Yozlaşan yazılı kültüre yabancılaşmak haktır!

“İçişleri Bakanlığı tarafından, 81 İl Valiliği'ne nikah merasimlerinde uygulanacak tedbirlere ilişkin genelge gönderildi. Ve alınacak tedbirler 24 maddede sıralandı.”

Bu haber cümlesi, en yaygın gazetelerden birinden noktasına, virgülüne dokunmadan alındı.

Sorun ne?

Yazım kurallarında sorun…

 “81 İl Valiliği’ne” yazımı yanlış. İl ve Valilik özel isim mi? Niye büyük harf kullanılıyor?

Bir de “ve” bağlaçtır.

Cümleleri, anlam ve görev bakımından benzer veya aynı olan kelimeleri, sözleri ve ögeleri (TDK’ye göre oge diye yazılır) birbirine bağlar. Yani noktadan sonra cümle “ve” ile başlamaz.

Alttaki şu cümle de..

“…Bu süreçten geçerken ilave istihdam sağlayan işverenlere de 'ilave istihdam desteği' adı altında bir destek sunacağız." dedi.

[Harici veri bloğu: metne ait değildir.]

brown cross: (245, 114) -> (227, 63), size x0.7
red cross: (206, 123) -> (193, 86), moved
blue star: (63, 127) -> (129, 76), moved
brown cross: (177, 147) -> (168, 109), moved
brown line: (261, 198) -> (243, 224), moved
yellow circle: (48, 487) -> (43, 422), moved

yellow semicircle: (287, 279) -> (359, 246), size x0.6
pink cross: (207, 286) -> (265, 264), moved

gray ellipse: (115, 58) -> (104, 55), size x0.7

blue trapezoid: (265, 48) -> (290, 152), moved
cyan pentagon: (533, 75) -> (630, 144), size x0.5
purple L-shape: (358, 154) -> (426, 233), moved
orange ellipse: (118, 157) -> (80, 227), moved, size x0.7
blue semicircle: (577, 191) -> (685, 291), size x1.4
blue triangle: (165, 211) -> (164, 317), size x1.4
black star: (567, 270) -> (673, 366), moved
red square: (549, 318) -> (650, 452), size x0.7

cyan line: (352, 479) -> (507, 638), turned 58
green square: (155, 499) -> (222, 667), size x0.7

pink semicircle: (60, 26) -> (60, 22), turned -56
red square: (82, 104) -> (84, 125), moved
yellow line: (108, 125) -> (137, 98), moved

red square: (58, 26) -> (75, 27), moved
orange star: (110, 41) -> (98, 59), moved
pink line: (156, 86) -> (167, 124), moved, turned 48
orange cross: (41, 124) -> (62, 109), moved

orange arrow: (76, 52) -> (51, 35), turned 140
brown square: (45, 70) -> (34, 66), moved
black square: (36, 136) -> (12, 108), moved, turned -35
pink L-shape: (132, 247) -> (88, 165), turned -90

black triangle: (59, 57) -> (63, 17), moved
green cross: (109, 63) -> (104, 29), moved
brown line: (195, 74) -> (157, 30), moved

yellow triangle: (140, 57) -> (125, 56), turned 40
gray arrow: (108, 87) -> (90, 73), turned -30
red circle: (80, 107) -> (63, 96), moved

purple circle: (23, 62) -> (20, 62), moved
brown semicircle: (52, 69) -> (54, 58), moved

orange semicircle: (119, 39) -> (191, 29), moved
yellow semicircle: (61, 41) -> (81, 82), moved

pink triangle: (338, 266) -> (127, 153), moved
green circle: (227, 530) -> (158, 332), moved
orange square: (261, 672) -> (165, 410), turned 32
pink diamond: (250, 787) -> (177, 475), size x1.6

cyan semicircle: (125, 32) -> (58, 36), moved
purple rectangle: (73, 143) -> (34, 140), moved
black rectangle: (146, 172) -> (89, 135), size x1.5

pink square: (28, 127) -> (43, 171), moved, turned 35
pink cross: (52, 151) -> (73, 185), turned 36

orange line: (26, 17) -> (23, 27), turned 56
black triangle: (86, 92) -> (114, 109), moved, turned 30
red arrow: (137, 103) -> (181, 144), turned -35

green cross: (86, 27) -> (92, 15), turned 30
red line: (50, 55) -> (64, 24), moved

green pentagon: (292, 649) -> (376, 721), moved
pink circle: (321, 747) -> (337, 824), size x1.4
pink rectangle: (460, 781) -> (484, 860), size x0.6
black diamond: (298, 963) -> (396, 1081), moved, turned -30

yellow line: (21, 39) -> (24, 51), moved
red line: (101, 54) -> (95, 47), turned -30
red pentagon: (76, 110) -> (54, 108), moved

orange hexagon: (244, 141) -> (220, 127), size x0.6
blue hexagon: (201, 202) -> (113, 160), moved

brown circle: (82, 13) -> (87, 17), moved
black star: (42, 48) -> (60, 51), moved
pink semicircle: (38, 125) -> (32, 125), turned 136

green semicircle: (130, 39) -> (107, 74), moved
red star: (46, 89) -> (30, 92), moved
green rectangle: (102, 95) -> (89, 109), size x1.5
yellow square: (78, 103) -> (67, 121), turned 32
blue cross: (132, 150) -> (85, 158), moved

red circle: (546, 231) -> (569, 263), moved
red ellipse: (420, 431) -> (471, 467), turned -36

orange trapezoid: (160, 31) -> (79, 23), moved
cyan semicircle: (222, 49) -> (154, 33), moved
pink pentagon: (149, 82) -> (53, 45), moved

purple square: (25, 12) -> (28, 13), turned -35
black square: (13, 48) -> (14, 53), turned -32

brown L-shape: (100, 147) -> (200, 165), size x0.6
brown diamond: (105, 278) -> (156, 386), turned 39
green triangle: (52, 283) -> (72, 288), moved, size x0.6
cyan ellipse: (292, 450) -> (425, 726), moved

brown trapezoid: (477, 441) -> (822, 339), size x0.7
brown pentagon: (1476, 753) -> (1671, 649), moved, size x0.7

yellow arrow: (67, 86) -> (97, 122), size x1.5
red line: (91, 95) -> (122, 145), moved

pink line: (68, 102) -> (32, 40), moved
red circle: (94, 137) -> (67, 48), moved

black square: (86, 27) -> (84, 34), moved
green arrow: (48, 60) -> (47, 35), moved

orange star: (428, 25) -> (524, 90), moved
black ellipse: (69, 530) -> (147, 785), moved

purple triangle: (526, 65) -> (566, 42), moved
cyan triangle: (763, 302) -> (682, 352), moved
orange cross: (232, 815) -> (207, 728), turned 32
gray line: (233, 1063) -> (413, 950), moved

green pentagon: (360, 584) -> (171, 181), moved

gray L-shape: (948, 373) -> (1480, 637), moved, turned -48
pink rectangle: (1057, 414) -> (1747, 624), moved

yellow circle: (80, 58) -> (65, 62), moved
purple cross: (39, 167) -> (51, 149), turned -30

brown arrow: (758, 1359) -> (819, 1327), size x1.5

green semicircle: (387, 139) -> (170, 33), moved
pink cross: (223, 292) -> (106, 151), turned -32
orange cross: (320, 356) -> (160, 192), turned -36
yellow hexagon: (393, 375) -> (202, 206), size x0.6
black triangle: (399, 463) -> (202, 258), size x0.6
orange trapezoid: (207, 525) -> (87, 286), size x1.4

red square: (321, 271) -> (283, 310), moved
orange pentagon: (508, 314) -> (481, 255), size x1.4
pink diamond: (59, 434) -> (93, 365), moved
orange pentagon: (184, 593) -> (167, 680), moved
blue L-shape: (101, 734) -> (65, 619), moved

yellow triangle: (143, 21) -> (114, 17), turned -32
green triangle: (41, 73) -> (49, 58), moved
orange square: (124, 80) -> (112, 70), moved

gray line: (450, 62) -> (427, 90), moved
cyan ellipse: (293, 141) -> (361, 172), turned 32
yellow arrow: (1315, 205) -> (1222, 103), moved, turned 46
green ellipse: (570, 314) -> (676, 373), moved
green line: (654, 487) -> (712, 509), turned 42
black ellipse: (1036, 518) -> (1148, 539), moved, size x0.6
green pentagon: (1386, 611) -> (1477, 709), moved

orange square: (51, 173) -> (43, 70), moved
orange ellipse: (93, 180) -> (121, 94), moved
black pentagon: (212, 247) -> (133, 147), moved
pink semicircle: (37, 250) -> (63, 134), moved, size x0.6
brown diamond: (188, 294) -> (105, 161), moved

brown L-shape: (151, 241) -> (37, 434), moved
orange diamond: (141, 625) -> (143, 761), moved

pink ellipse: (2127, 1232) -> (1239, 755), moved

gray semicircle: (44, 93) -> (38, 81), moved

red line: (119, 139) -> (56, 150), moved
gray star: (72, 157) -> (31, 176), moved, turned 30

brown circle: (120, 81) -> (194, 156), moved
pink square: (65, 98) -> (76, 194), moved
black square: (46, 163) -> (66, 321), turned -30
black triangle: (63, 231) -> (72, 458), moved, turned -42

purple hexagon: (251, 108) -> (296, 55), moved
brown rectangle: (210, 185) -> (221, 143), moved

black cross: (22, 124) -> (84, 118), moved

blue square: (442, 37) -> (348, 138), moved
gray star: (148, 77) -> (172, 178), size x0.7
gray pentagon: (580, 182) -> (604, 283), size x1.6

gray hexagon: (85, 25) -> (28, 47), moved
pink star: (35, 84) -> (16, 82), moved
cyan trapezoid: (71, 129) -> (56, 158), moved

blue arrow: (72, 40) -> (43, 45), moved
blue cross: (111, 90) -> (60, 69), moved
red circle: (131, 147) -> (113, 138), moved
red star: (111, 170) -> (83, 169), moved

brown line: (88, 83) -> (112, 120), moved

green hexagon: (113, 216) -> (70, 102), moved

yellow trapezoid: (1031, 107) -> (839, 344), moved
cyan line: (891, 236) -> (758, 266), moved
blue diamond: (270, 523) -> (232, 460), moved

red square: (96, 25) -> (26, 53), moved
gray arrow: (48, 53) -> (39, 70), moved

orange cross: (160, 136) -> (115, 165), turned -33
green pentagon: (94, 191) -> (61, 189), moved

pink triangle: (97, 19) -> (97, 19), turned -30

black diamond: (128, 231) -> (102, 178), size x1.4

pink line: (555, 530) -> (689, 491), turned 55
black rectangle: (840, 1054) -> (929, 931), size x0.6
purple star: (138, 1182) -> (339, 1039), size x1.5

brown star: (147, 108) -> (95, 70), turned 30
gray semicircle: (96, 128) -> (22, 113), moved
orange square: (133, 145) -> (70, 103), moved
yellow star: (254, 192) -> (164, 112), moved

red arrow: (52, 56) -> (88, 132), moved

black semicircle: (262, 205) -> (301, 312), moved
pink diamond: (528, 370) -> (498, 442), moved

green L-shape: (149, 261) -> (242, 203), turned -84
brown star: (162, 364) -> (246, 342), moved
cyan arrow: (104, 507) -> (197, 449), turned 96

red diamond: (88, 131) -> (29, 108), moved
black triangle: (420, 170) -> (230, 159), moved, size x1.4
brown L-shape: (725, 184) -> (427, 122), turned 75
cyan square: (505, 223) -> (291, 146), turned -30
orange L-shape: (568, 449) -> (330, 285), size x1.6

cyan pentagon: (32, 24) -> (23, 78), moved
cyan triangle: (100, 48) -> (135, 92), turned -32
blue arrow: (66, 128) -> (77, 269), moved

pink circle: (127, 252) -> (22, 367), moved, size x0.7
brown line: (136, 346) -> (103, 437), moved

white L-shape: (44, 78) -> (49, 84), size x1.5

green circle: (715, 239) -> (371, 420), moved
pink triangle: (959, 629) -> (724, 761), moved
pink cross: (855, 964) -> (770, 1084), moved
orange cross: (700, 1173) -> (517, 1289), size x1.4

Başkasına ait sözler tırnak içinde kullanılır. Hazırlık cümlesinde konuşan kişinin adı verilerek tırnak açıldıysa; tırnak kapatıldıktan sonra “dedi, diye konuştu…” gibi tamamlayıcı fiille bitirildikten sonra nokta konulur.

Bunlar basit ama kullanıla kullanıla doğru gibi yazı diline yerleşen kurallardır.

Daha onlarca örnek seçilebilir.

Bunları çoğaltıp yanlışa katkıda bulunmak istemem.

DOĞRUCU DAVUT!

Her zaman, her şeyin doğrusunu söyleyene, “Doğrucu Davut söylemese olmaz” diye yaygın bir deyim vardır.

Bir süre sonra bu kişiler ciddiye alınmaz.

Bu yüzden sıkça yapmam. Sürekli eleştiren, hiçbir şeyi beğenmeyen insan değilimdir.

Ancak işi yazmak ve konuşmak olan gazeteci meslektaşlarımı uyarmak, yanlışı alışkanlık haline getirenleri de eleştiririm.

Benim işimin önemli bölümü doğru konuşmak ve yazmaktır.

Bilinler bilir. 30 yılı aşkın gazetecilik yaptım. “Konuşuyorum O Halde Varım” adını verdiğim bir kitap yazdım.

İzmir Katip Çelebi Üniversitesi’nde konuşma eğitimi ve alan gazeteciliği dersleri veriyorum.

En doğrusunu araştırıp, gençlerle paylaşma gayreti içindeyim.

Eh durum böyle olunca yanlışı, doğruya çevirme görevim ve hakkım olduğunu düşünüyorum.

ACELEDEN OLUYOR HOCAM!

Samimiyetine güvendiğim meslektaşlarımı doğrudan “şöyle yazsaydın, böyle ifade etseydin, doğrusu şu şekilde yazılır…” diye uyardığımda, “hocam haklısın da aceleden oluyor” en sık aldığım karşılıktır.

Gazetecilik, her zaman ve daima “sınırlı zaman” ve “acele” yapılan bir iştir.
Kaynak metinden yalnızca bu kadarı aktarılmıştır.